**PROBLEM DETAILS:**
Transcribe every entry below word for word, but skip the pictures.

**MATERIAL PROVIDED:**
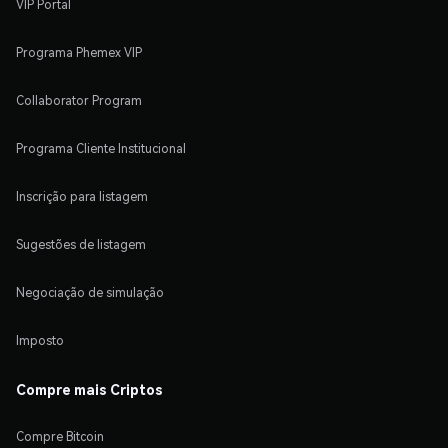
VIP Portal
Programa Phemex VIP
Collaborator Program
Programa Cliente Institucional
Inscrição para listagem
Sugestões de listagem
Negociação de simulação
Imposto
Compre mais Criptos
Compre Bitcoin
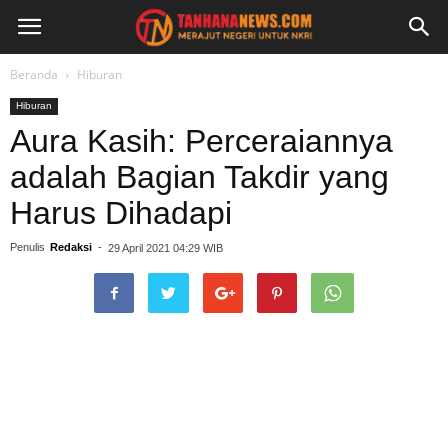
Beranda
Hiburan
Hiburan
Aura Kasih: Perceraiannya
adalah Bagian Takdir yang
Harus Dihadapi
Penulis
Redaksi
-
29 April 2021 04:29 WIB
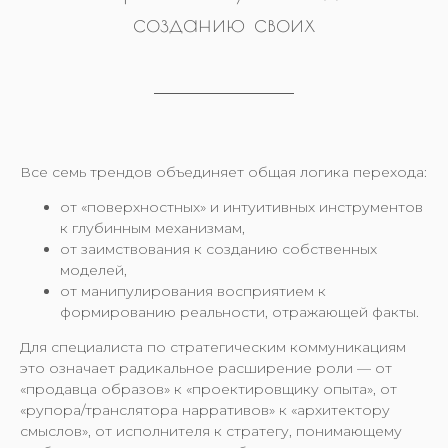
созданию своих
Все семь трендов объединяет общая логика перехода:
от «поверхностных» и интуитивных инструментов
к глубинным механизмам,
от заимствования к созданию собственных
моделей,
от манипулирования восприятием к
формированию реальности, отражающей факты.
Для специалиста по стратегическим коммуникациям
это означает радикальное расширение роли — от
«продавца образов» к «проектировщику опыта», от
«рупора/транслятора нарративов» к «архитектору
смыслов», от исполнителя к стратегу, понимающему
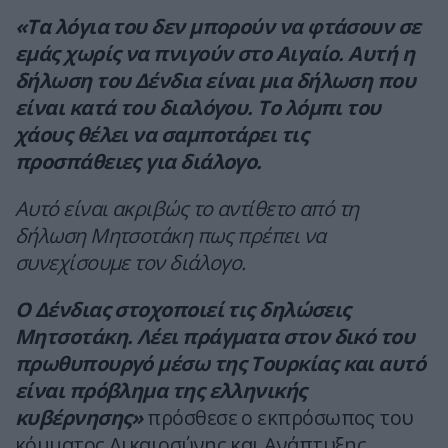
«Τα λόγια του δεν μπορούν να φτάσουν σε
εμάς χωρίς να πνιγούν στο Αιγαίο. Αυτή η
δήλωση του Δένδια είναι μια δήλωση που
είναι κατά του διαλόγου. Το λόμπι του
χάους θέλει να σαμποτάρει τις
προσπάθειες για διάλογο.
Αυτό είναι ακριβώς το αντίθετο από τη
δήλωση Μητσοτάκη πως πρέπει να
συνεχίσουμε τον διάλογο.
Ο Δένδιας στοχοποιεί τις δηλώσεις
Μητσοτάκη. Λέει πράγματα στον δικό του
πρωθυπουργό μέσω της Tουρκίας και αυτό
είναι πρόβλημα της ελληνικής
κυβέρνησης»
πρόσθεσε ο εκπρόσωπος του
κόμματος Δικαιοσύνης και Ανάπτυξης.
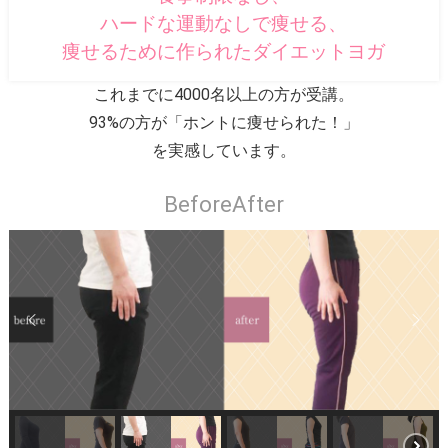
ハードな運動なしで痩せる、
痩せるために作られたダイエットヨガ
これまでに4000名以上の方が受講。
93%の方が「ホントに痩せられた！」
を実感しています。
BeforeAfter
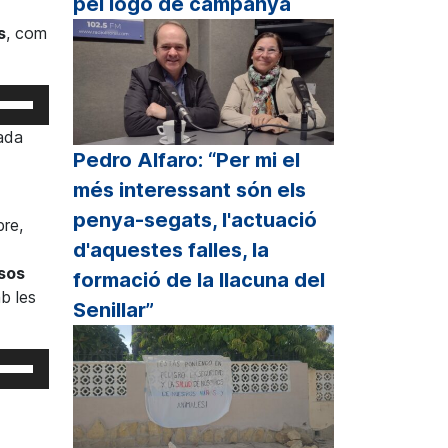
pel logo de campanya
p
s
, com
unt/cap
all
r
eu
rvir
cada
crementar
s
Pedro Alfaro: “Per mi el
cles
més interessant són els
sminuir
etxa
penya-segats, l'actuació
bre,
lum.
p
d'aquestes falles, la
unt/cap
ssos
formació de la llacuna del
all
b les
Senillar”
r
crementar
eu
rvir
sminuir
s
cles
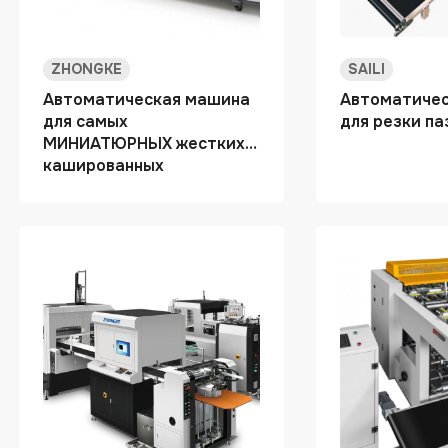
ZHONGKE
SAILI
Автоматическая машина
Автоматиче
для самых
для резки па
МИНИАТЮРНЫХ жестких
кашированных
подарочных коробок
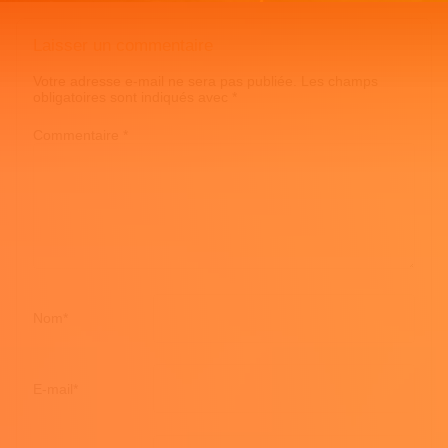
Laisser un commentaire
Votre adresse e-mail ne sera pas publiée.
Les champs
obligatoires sont indiqués avec
*
Commentaire
*
Nom
*
E-mail
*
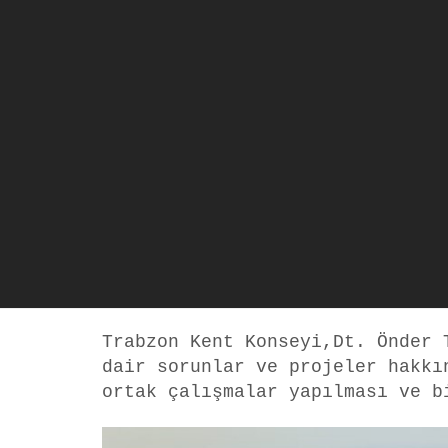
Trabzon Kent Konseyi,Dt. Önder
dair sorunlar ve projeler hakkı
ortak çalışmalar yapılması ve b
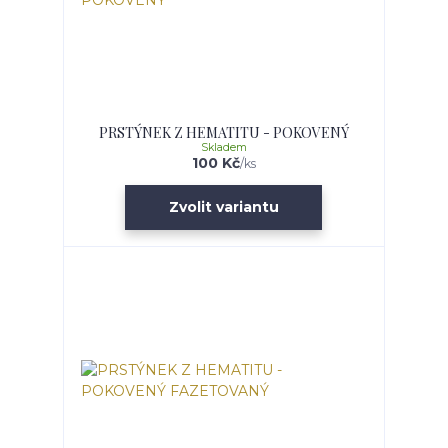
PRSTÝNEK Z HEMATITU - POKOVENÝ
Skladem
100 Kč
/
ks
Zvolit variantu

**RESPONSE BOX:**
VIP Portal
Programa Phemex VIP
Collaborator Program
Programa Cliente Institucional
Inscrição para listagem
Sugestões de listagem
Negociação de simulação
Imposto
Compre mais Criptos
Compre Bitcoin
Beranda
Hiburan
Hiburan
Aura Kasih: Perceraiannya
adalah Bagian Takdir yang
Harus Dihadapi
Penulis
Redaksi
-
29 April 2021 04:29 WIB
созданию своих
Все семь трендов объединяет общая логика перехода:
от «поверхностных» и интуитивных инструментов
к глубинным механизмам,
от заимствования к созданию собственных
моделей,
от манипулирования восприятием к
формированию реальности, отражающей факты.
Для специалиста по стратегическим коммуникациям
это означает радикальное расширение роли — от
«продавца образов» к «проектировщику опыта», от
«рупора/транслятора нарративов» к «архитектору
смыслов», от исполнителя к стратегу, понимающему
«Τα λόγια του δεν μπορούν να φτάσουν σε
εμάς χωρίς να πνιγούν στο Αιγαίο. Αυτή η
δήλωση του Δένδια είναι μια δήλωση που
είναι κατά του διαλόγου. Το λόμπι του
χάους θέλει να σαμποτάρει τις
προσπάθειες για διάλογο.
Αυτό είναι ακριβώς το αντίθετο από τη
δήλωση Μητσοτάκη πως πρέπει να
συνεχίσουμε τον διάλογο.
Ο Δένδιας στοχοποιεί τις δηλώσεις
Μητσοτάκη. Λέει πράγματα στον δικό του
πρωθυπουργό μέσω της Tουρκίας και αυτό
είναι πρόβλημα της ελληνικής
κυβέρνησης»
πρόσθεσε ο εκπρόσωπος του
κόμματος Δικαιοσύνης και Ανάπτυξης.
ハードな運動なしで痩せる、
痩せるために作られたダイエットヨガ
これまでに4000名以上の方が受講。
93%の方が「ホントに痩せられた！」
を実感しています。
BeforeAfter
pel logo de campanya
p
s
, com
unt/cap
all
r
eu
rvir
cada
crementar
s
Pedro Alfaro: “Per mi el
cles
més interessant són els
sminuir
etxa
penya-segats, l'actuació
bre,
lum.
p
d'aquestes falles, la
unt/cap
ssos
formació de la llacuna del
all
b les
Senillar”
r
crementar
eu
rvir
sminuir
s
cles
ZHONGKE
SAILI
Автоматическая машина
Автоматиче
для самых
для резки па
МИНИАТЮРНЫХ жестких
кашированных
подарочных коробок
Laisser un commentaire
Votre adresse e-mail ne sera pas publiée.
Les champs
obligatoires sont indiqués avec
*
Commentaire
*
Nom
*
E-mail
*
Trabzon Kent Konseyi,Dt. Önder
dair sorunlar ve projeler hakkı
ortak çalışmalar yapılması ve b
PRSTÝNEK Z HEMATITU - POKOVENÝ
Skladem
100 Kč
/
ks
Zvolit variantu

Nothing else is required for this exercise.